SUPPLIED MATERIAL Block Start

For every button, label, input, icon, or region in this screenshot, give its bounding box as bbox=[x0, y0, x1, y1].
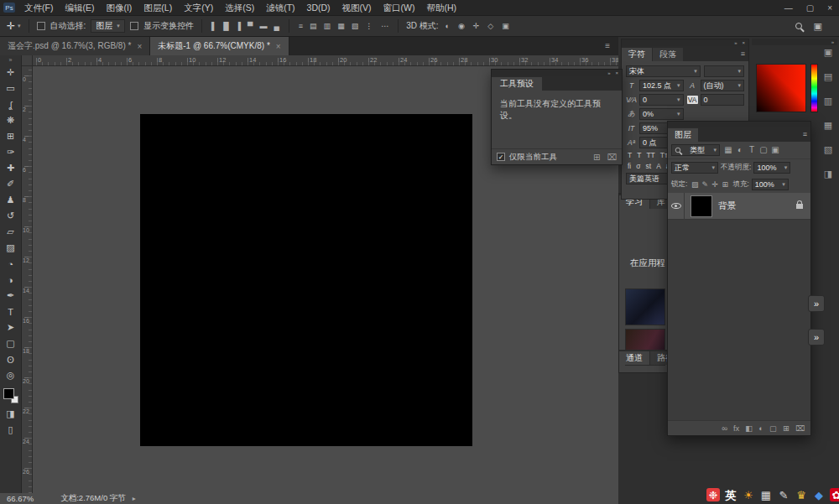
tab-tool-presets[interactable]: 工具预设 bbox=[492, 77, 542, 91]
menu-item-8[interactable]: 3D(D) bbox=[301, 3, 336, 13]
ordinals-button[interactable]: σ bbox=[636, 162, 640, 170]
path-select-tool-icon[interactable]: ➤ bbox=[2, 320, 20, 335]
ime-panel-icon[interactable]: ◆ bbox=[812, 488, 826, 501]
panel-close-icon[interactable]: × bbox=[742, 40, 745, 45]
ime-logo-icon[interactable]: ✿ bbox=[830, 488, 839, 501]
distribute-horizontal-centers-icon[interactable]: ▧ bbox=[350, 23, 361, 30]
align-left-edges-icon[interactable]: ▌ bbox=[210, 23, 218, 30]
menu-item-5[interactable]: 文字(Y) bbox=[178, 3, 219, 13]
current-tool-only-checkbox[interactable] bbox=[497, 153, 505, 161]
lock-image-pixels-icon[interactable]: ✎ bbox=[700, 181, 710, 189]
3d-slide-icon[interactable]: ◇ bbox=[486, 23, 495, 30]
lock-artboard-icon[interactable]: ⊞ bbox=[720, 181, 730, 189]
adjustment-layer-icon[interactable]: ◐ bbox=[758, 424, 763, 433]
delete-layer-icon[interactable]: ⌧ bbox=[795, 424, 805, 433]
crop-tool-icon[interactable]: ⊞ bbox=[2, 128, 20, 144]
lasso-tool-icon[interactable]: ʆ bbox=[2, 96, 20, 112]
all-caps-button[interactable]: TT bbox=[646, 151, 654, 159]
3d-scale-icon[interactable]: ▣ bbox=[500, 23, 511, 30]
show-transform-checkbox[interactable] bbox=[130, 22, 138, 30]
opacity-field[interactable]: 100%▾ bbox=[753, 162, 790, 174]
document-canvas[interactable] bbox=[140, 114, 472, 446]
filter-pixel-layers-icon[interactable]: ▦ bbox=[722, 146, 734, 154]
panel-group-bar[interactable]: » × bbox=[492, 70, 622, 76]
shape-tool-icon[interactable]: ▢ bbox=[2, 335, 20, 351]
document-tab-2[interactable]: 未标题-1 @ 66.7%(CMYK/8) * × bbox=[150, 37, 289, 55]
foreground-color-swatch[interactable] bbox=[3, 388, 14, 399]
ime-skin-icon[interactable]: ☀ bbox=[742, 488, 755, 501]
distribute-top-edges-icon[interactable]: ≡ bbox=[297, 23, 305, 30]
auto-select-checkbox[interactable] bbox=[37, 22, 45, 30]
panel-close-icon[interactable]: × bbox=[615, 70, 618, 75]
stylistic-alt-button[interactable]: A bbox=[656, 162, 661, 170]
zoom-tool-icon[interactable]: ◎ bbox=[2, 367, 20, 383]
faux-italic-button[interactable]: T bbox=[637, 151, 641, 159]
search-icon[interactable] bbox=[795, 21, 802, 31]
tab-overflow-icon[interactable]: ≡ bbox=[605, 37, 610, 55]
dodge-tool-icon[interactable]: ◑ bbox=[2, 272, 20, 288]
quick-select-tool-icon[interactable]: ❋ bbox=[2, 112, 20, 128]
heal-tool-icon[interactable]: ✚ bbox=[2, 160, 20, 176]
align-top-edges-icon[interactable]: ▀ bbox=[246, 23, 254, 30]
move-tool-icon[interactable]: ✛ bbox=[2, 65, 20, 81]
panel-menu-icon[interactable]: ≡ bbox=[741, 49, 745, 58]
faux-bold-button[interactable]: T bbox=[628, 151, 632, 159]
ime-trophy-icon[interactable]: ♛ bbox=[795, 488, 808, 501]
menu-item-11[interactable]: 帮助(H) bbox=[421, 3, 463, 13]
link-layers-icon[interactable]: ∞ bbox=[722, 424, 727, 433]
panel-collapse-icon[interactable]: » bbox=[831, 39, 834, 44]
ruler-origin-corner[interactable] bbox=[22, 55, 33, 66]
swash-button[interactable]: st bbox=[646, 162, 652, 170]
font-style-select[interactable]: ▾ bbox=[704, 65, 744, 77]
color-picker-field[interactable] bbox=[756, 64, 806, 112]
minimize-button[interactable]: — bbox=[784, 3, 793, 13]
current-tool-preset[interactable]: ✛ ▾ bbox=[7, 20, 21, 32]
filter-adjustment-layers-icon[interactable]: ◐ bbox=[734, 146, 746, 154]
delete-preset-icon[interactable]: ⌧ bbox=[607, 153, 617, 162]
new-preset-icon[interactable]: ⊞ bbox=[593, 153, 600, 162]
layer-name[interactable]: 背景 bbox=[718, 200, 796, 212]
3d-roll-icon[interactable]: ◉ bbox=[456, 23, 466, 30]
expand-panel-chevron-icon[interactable]: » bbox=[808, 295, 825, 312]
layer-row-background[interactable]: 背景 bbox=[668, 193, 810, 220]
eyedropper-tool-icon[interactable]: ✑ bbox=[2, 144, 20, 160]
new-layer-icon[interactable]: ⊞ bbox=[783, 424, 789, 433]
clone-stamp-tool-icon[interactable]: ♟ bbox=[2, 192, 20, 208]
expand-panel-chevron-icon[interactable]: » bbox=[808, 329, 825, 346]
font-family-select[interactable]: 宋体▾ bbox=[626, 65, 701, 77]
menu-item-6[interactable]: 选择(S) bbox=[219, 3, 260, 13]
eraser-tool-icon[interactable]: ▱ bbox=[2, 224, 20, 240]
zoom-level-field[interactable]: 66.67% bbox=[7, 494, 34, 503]
gradient-tool-icon[interactable]: ▨ bbox=[2, 240, 20, 256]
layer-filter-select[interactable]: 类型 ▾ bbox=[671, 144, 720, 156]
toolbar-collapse-icon[interactable]: » bbox=[9, 55, 13, 65]
workspace-switcher-icon[interactable]: ▣ bbox=[812, 22, 824, 31]
layer-thumbnail[interactable] bbox=[690, 195, 712, 217]
menu-item-2[interactable]: 编辑(E) bbox=[59, 3, 100, 13]
lock-position-icon[interactable]: ✛ bbox=[710, 181, 720, 189]
menu-item-3[interactable]: 图像(I) bbox=[100, 3, 138, 13]
align-right-edges-icon[interactable]: ▐ bbox=[234, 23, 242, 30]
menu-item-10[interactable]: 窗口(W) bbox=[378, 3, 421, 13]
distribute-left-edges-icon[interactable]: ▦ bbox=[336, 23, 347, 30]
pen-tool-icon[interactable]: ✒ bbox=[2, 288, 20, 304]
menu-item-4[interactable]: 图层(L) bbox=[138, 3, 178, 13]
document-tab-1[interactable]: 遥会字.psd @ 16.7%(3, RGB/8) * × bbox=[0, 37, 150, 55]
kerning-select[interactable]: 0▾ bbox=[639, 94, 684, 106]
panel-collapse-icon[interactable]: » bbox=[607, 70, 610, 75]
vertical-ruler[interactable]: 02468101214161820222426 bbox=[22, 66, 33, 493]
more-align-options-icon[interactable]: ⋯ bbox=[379, 23, 390, 30]
marquee-tool-icon[interactable]: ▭ bbox=[2, 81, 20, 96]
maximize-button[interactable]: ▢ bbox=[806, 3, 814, 13]
tab-character[interactable]: 字符 bbox=[622, 48, 652, 61]
filter-type-layers-icon[interactable]: T bbox=[746, 146, 758, 154]
tab-close-icon[interactable]: × bbox=[276, 42, 281, 51]
auto-select-target-dropdown[interactable]: 图层 ▾ bbox=[91, 19, 125, 33]
status-menu-icon[interactable]: ▸ bbox=[133, 495, 136, 502]
layer-group-icon[interactable]: ▢ bbox=[769, 424, 777, 433]
lock-transparent-pixels-icon[interactable]: ▨ bbox=[690, 181, 700, 189]
distribute-bottom-edges-icon[interactable]: ▥ bbox=[322, 23, 333, 30]
fill-field[interactable]: 100%▾ bbox=[752, 179, 789, 190]
3d-drag-icon[interactable]: ✛ bbox=[472, 23, 482, 30]
panel-collapse-icon[interactable]: » bbox=[734, 40, 737, 45]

SUPPLIED MATERIAL Block End

YOUR INSTRUCTIONS:
Each line of the listing that holds the string "field" counts once; state how many there are, with nothing added.

THE COMPLETED TASK:
4